I love this photo and I made it my whateverthehell photo on Facebook. You know the photo that once you switch over to Timeline you can put up a photo that’s even bigger than your profile picture? This may have been from our last beach day. Was that still August? Yikes. No, I think it was already September. Jeez. I can’t remember and I don’t want to think as hard as I’d need to to figure it out, accuracy be damned!

I like this little float plane.

Today, the leaves were perfect. We drove up out of the Valley and as the air is colder at night up in the hill towns, the leaves were already looking like they had peaked. But they haven’t. Just some of them. It was raining and damp so the colors popped as you know they do.

I loved this little float plane and some kid must have left it on the beach because it was near sundown and the plane was all alone. I had my eye on it for a few hours. I wanted it. I wanted to take it home. As the tide came in, I kept moving it up the sand so it wouldn’t float away and pollute the water even more than however polluted it already is. As if this made any sense. Like Holden Caulfield in his innocence and naivety thinks he can save the kids.

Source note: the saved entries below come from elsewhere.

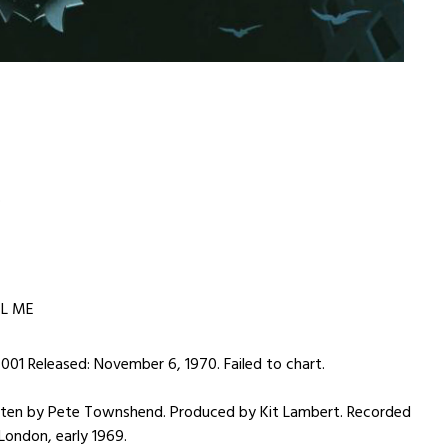
S
EL ME
001 Released: November 6, 1970. Failed to chart.
en by Pete Townshend. Produced by Kit Lambert. Recorded
 London, early 1969.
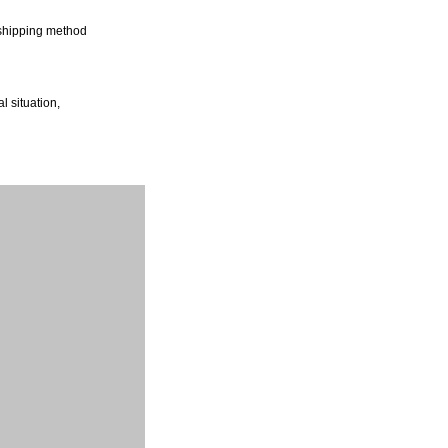
shipping method
l situation,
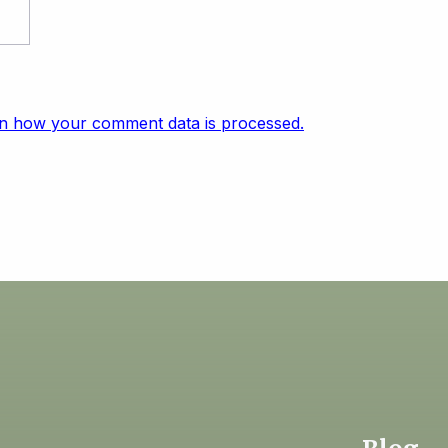
n how your comment data is processed.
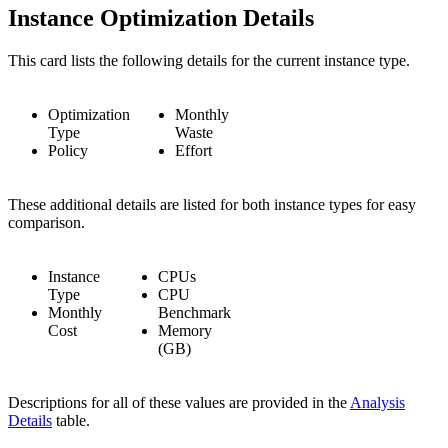
Instance Optimization Details
This card lists the following details for the current instance type.
Optimization
Monthly
Type
Waste
Policy
Effort
These additional details are listed for both instance types for easy
comparison.
Instance
CPUs
Type
CPU
Monthly
Benchmark
Cost
Memory
(GB)
Descriptions for all of these values are provided in the
Analysis
Details
table.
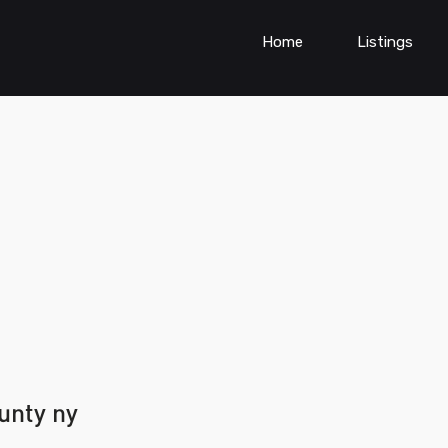
Home
Listings
unty ny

When I finally approached the little float plane, it was much cheaper than I had imagined it was from a distance. I had this image in my head like it was some superior plastic and like it was a real plane somehow. It had the power to fly me away or to keep me overnight at the beach so I could live on the beach every day, just a tide of mornings with my little blue, solid and superior plastic plane, to a tide of nights. Me and my plane and the beach and the tides. An endless end of summer.

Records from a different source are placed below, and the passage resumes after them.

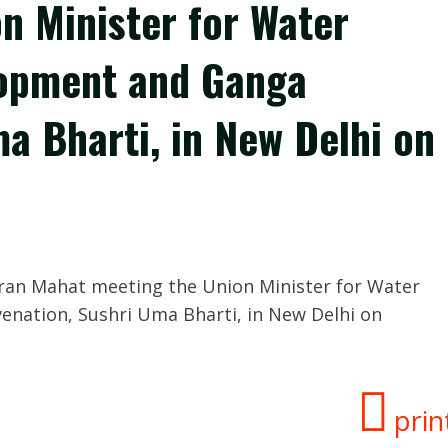
n Minister for Water
lopment and Ganga
a Bharti, in New Delhi on
aran Mahat meeting the Union Minister for Water
enation, Sushri Uma Bharti, in New Delhi on
prin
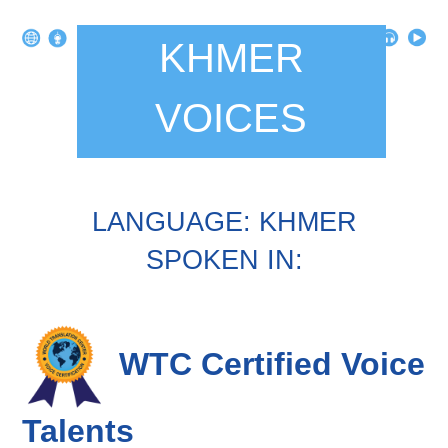
KHMER
VOICES
LANGUAGE: KHMER
SPOKEN IN:
WTC Certified Voice
Talents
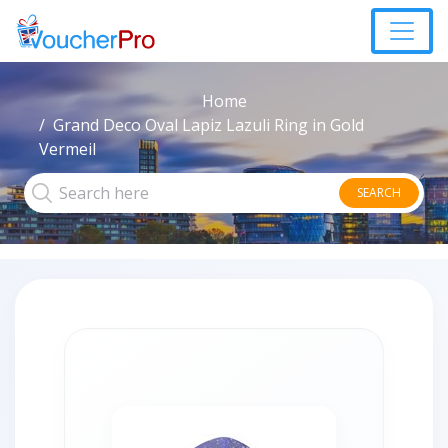
Home
Grand Deco Oval Lapiz Lazuli Ring in Gold
Vermeil
SEARCH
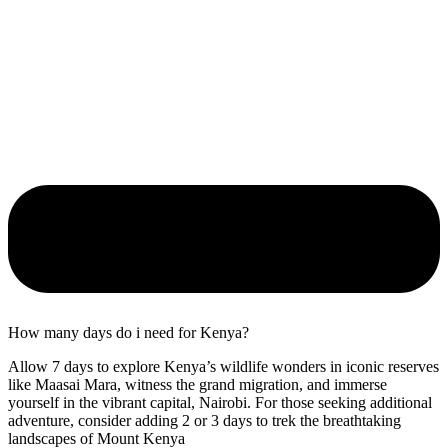
How many days do i need for Kenya?
Allow 7 days to explore Kenya’s wildlife wonders in iconic reserves
like Maasai Mara, witness the grand migration, and immerse
yourself in the vibrant capital, Nairobi. For those seeking additional
adventure, consider adding 2 or 3 days to trek the breathtaking
landscapes of Mount Kenya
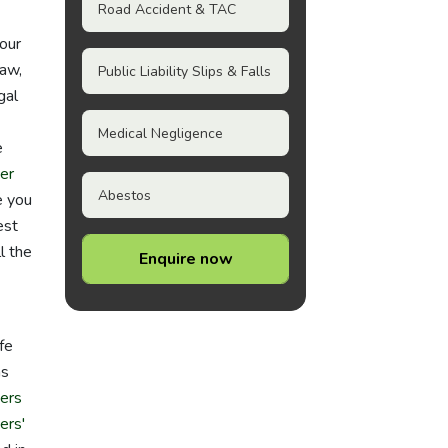
Road Accident & TAC
your
law,
Public Liability Slips & Falls
gal
Medical Negligence
e
er
Abestos
e you
est
l the
Enquire now
fe
as
ers
ers'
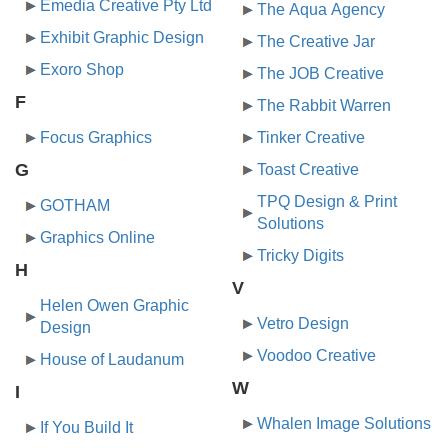
Emedia Creative Pty Ltd
The Aqua Agency
Exhibit Graphic Design
The Creative Jar
Exoro Shop
The JOB Creative
F
The Rabbit Warren
Focus Graphics
Tinker Creative
G
Toast Creative
TPQ Design & Print
GOTHAM
Solutions
Graphics Online
Tricky Digits
H
V
Helen Owen Graphic
Vetro Design
Design
Voodoo Creative
House of Laudanum
W
I
Whalen Image Solutions
If You Build It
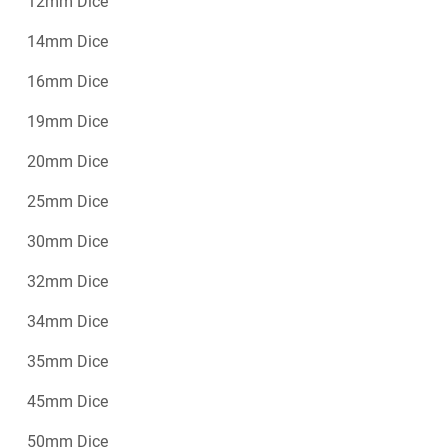
12mm Dice
14mm Dice
16mm Dice
19mm Dice
20mm Dice
25mm Dice
30mm Dice
32mm Dice
34mm Dice
35mm Dice
45mm Dice
50mm Dice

The plane was full of little gaps in the plastic, little seams that let the water seep in so that it didn’t really float like I thought it would when I placed it on top of the shallow ocean. It sort of tipped its wing and then I didn’t want it. I only wanted the perfect little plane of my imagination.

That is wrong on so many levels. First, I was going to steal the plane. I mean, really. That was the first thing. Then, when I got the courage up to get closer to it after a couple of hours of keeping my eye on it, I didn’t even want it because it wasn’t good enough. It’s just a crappy plastic plane made in China that will stay here on the earth for thousands of years, not breaking down, probably choking a beautiful aquatic mammal. But look. I got it. This is the way it was for me, the way I first saw it. I know you can see it, too. Look at the sand and the light. It really is perfect after all.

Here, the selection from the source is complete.